We conducted additional BLASTp (v. 2.11.0+) analysis using previously functionally characterised PduP of Salmonella (AAD39015.1) [23] to identify possible homologues of PduP. No homologue of PduP was present in the genome of C. perfringens, the closest hits were AdhE_2 (T_00811) with 29% identity and another acetaldehyde dehydrogenase (T_02661) with 31% identity. Taken together, theoretical homologues of enzymes related to 1,2PD utilisation were identified with identity values above > 40% except for PduP (Suppl. Table 1).

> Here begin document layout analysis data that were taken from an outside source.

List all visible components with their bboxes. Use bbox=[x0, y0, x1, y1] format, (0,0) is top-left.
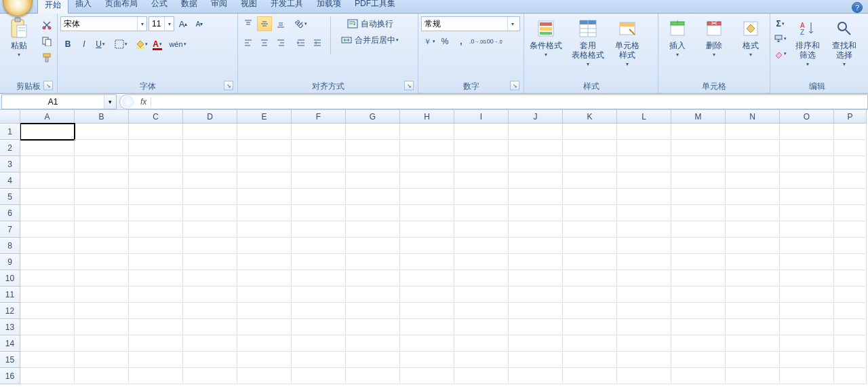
cell[interactable] bbox=[617, 189, 671, 205]
cell[interactable] bbox=[780, 172, 834, 189]
cell[interactable] bbox=[671, 124, 726, 140]
cell[interactable] bbox=[617, 254, 671, 270]
percent-button[interactable]: % bbox=[437, 34, 452, 49]
row-header[interactable]: 9 bbox=[0, 254, 20, 270]
cell[interactable] bbox=[834, 140, 867, 156]
cell[interactable] bbox=[617, 140, 671, 156]
cell[interactable] bbox=[454, 140, 509, 156]
fx-icon[interactable]: fx bbox=[140, 97, 151, 107]
row-header[interactable]: 15 bbox=[0, 352, 20, 368]
cell[interactable] bbox=[183, 254, 237, 270]
cell[interactable] bbox=[237, 156, 292, 172]
cell[interactable] bbox=[292, 124, 346, 140]
cell[interactable] bbox=[20, 140, 75, 156]
cell[interactable] bbox=[400, 124, 454, 140]
tab-3[interactable]: 公式 bbox=[144, 0, 174, 13]
sort-filter-button[interactable]: AZ 排序和 筛选▾ bbox=[791, 16, 824, 69]
cell[interactable] bbox=[346, 140, 400, 156]
tab-7[interactable]: 开发工具 bbox=[264, 0, 310, 13]
cell[interactable] bbox=[183, 352, 237, 368]
cell[interactable] bbox=[400, 238, 454, 254]
cell[interactable] bbox=[129, 156, 183, 172]
cell[interactable] bbox=[617, 335, 671, 352]
decrease-indent-button[interactable] bbox=[294, 35, 309, 50]
cell[interactable] bbox=[400, 287, 454, 303]
cell[interactable] bbox=[509, 287, 563, 303]
accounting-format-button[interactable]: ￥▾ bbox=[421, 34, 436, 49]
cell[interactable] bbox=[129, 254, 183, 270]
cell[interactable] bbox=[834, 303, 867, 319]
cell[interactable] bbox=[834, 205, 867, 221]
cell[interactable] bbox=[454, 221, 509, 238]
cell[interactable] bbox=[75, 303, 129, 319]
cell[interactable] bbox=[346, 335, 400, 352]
cell[interactable] bbox=[292, 335, 346, 352]
cell[interactable] bbox=[20, 172, 75, 189]
cell[interactable] bbox=[509, 124, 563, 140]
cell[interactable] bbox=[563, 172, 617, 189]
alignment-launcher[interactable]: ↘ bbox=[404, 81, 414, 90]
cell[interactable] bbox=[400, 172, 454, 189]
cell[interactable] bbox=[129, 303, 183, 319]
cell[interactable] bbox=[129, 172, 183, 189]
cell[interactable] bbox=[20, 254, 75, 270]
cell[interactable] bbox=[563, 319, 617, 335]
cell[interactable] bbox=[834, 221, 867, 238]
cell[interactable] bbox=[563, 140, 617, 156]
cut-button[interactable] bbox=[39, 18, 54, 33]
cell[interactable] bbox=[671, 319, 726, 335]
cell[interactable] bbox=[454, 368, 509, 384]
cell[interactable] bbox=[834, 335, 867, 352]
cell[interactable] bbox=[129, 319, 183, 335]
cell[interactable] bbox=[292, 205, 346, 221]
cell[interactable] bbox=[509, 368, 563, 384]
cell[interactable] bbox=[20, 124, 75, 140]
clipboard-launcher[interactable]: ↘ bbox=[43, 81, 53, 90]
cell[interactable] bbox=[75, 319, 129, 335]
cell[interactable] bbox=[129, 205, 183, 221]
insert-cells-button[interactable]: 插入▾ bbox=[661, 16, 694, 59]
cell[interactable] bbox=[454, 335, 509, 352]
cell[interactable] bbox=[20, 205, 75, 221]
cell[interactable] bbox=[237, 205, 292, 221]
cell[interactable] bbox=[780, 319, 834, 335]
cell[interactable] bbox=[237, 335, 292, 352]
font-name-combo[interactable]: ▾ bbox=[60, 16, 147, 31]
wrap-text-button[interactable]: 自动换行 bbox=[336, 16, 403, 31]
cell[interactable] bbox=[183, 319, 237, 335]
column-header[interactable]: O bbox=[780, 110, 834, 124]
cell[interactable] bbox=[671, 189, 726, 205]
cell[interactable] bbox=[454, 238, 509, 254]
cell[interactable] bbox=[509, 205, 563, 221]
cell[interactable] bbox=[834, 189, 867, 205]
cell[interactable] bbox=[726, 140, 780, 156]
cell[interactable] bbox=[75, 205, 129, 221]
cell[interactable] bbox=[726, 172, 780, 189]
cell[interactable] bbox=[129, 352, 183, 368]
cell[interactable] bbox=[75, 287, 129, 303]
cell[interactable] bbox=[20, 335, 75, 352]
tab-9[interactable]: PDF工具集 bbox=[348, 0, 402, 13]
cell[interactable] bbox=[509, 335, 563, 352]
cell[interactable] bbox=[509, 303, 563, 319]
cell[interactable] bbox=[726, 189, 780, 205]
cell[interactable] bbox=[726, 270, 780, 287]
cell[interactable] bbox=[563, 238, 617, 254]
tab-4[interactable]: 数据 bbox=[174, 0, 204, 13]
cell[interactable] bbox=[346, 189, 400, 205]
cell[interactable] bbox=[563, 287, 617, 303]
cell[interactable] bbox=[617, 352, 671, 368]
cell[interactable] bbox=[563, 303, 617, 319]
number-format-combo[interactable]: ▾ bbox=[421, 16, 520, 31]
cell[interactable] bbox=[671, 238, 726, 254]
autosum-button[interactable]: Σ▾ bbox=[773, 16, 787, 31]
cell[interactable] bbox=[509, 172, 563, 189]
column-header[interactable]: I bbox=[454, 110, 509, 124]
cell[interactable] bbox=[183, 140, 237, 156]
cell[interactable] bbox=[780, 270, 834, 287]
format-cells-button[interactable]: 格式▾ bbox=[734, 16, 767, 59]
cell[interactable] bbox=[75, 189, 129, 205]
cell[interactable] bbox=[563, 221, 617, 238]
column-header[interactable]: G bbox=[346, 110, 400, 124]
cell[interactable] bbox=[780, 205, 834, 221]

Similar to FMT 1006, the genomes of the other assessed C. perfringens strains possessed most pdu genes except pduP conferring the overall potential of utilizing 1,2PD (Fig. 1). Genes were located on two clusters with the exception of pduW (T_01799), and gene syntety of pdu and eut was conserved except for SM101, which lacked the eut cluster (Fig. 1). In Limosilactobacillus reuteri, Salmonella or Listeria, the pdu genes were encoded in one operon that also included genes related to cobalamin synthesis and to ethanolamine utilisation [24,25,26] (Fig. 1). The pdu operon of Propionibacterium freudenreichii DSM 20271 was organised similar to C. perfringens with pdu present in two different loci [7] indicating that organisation of pdu differs between species.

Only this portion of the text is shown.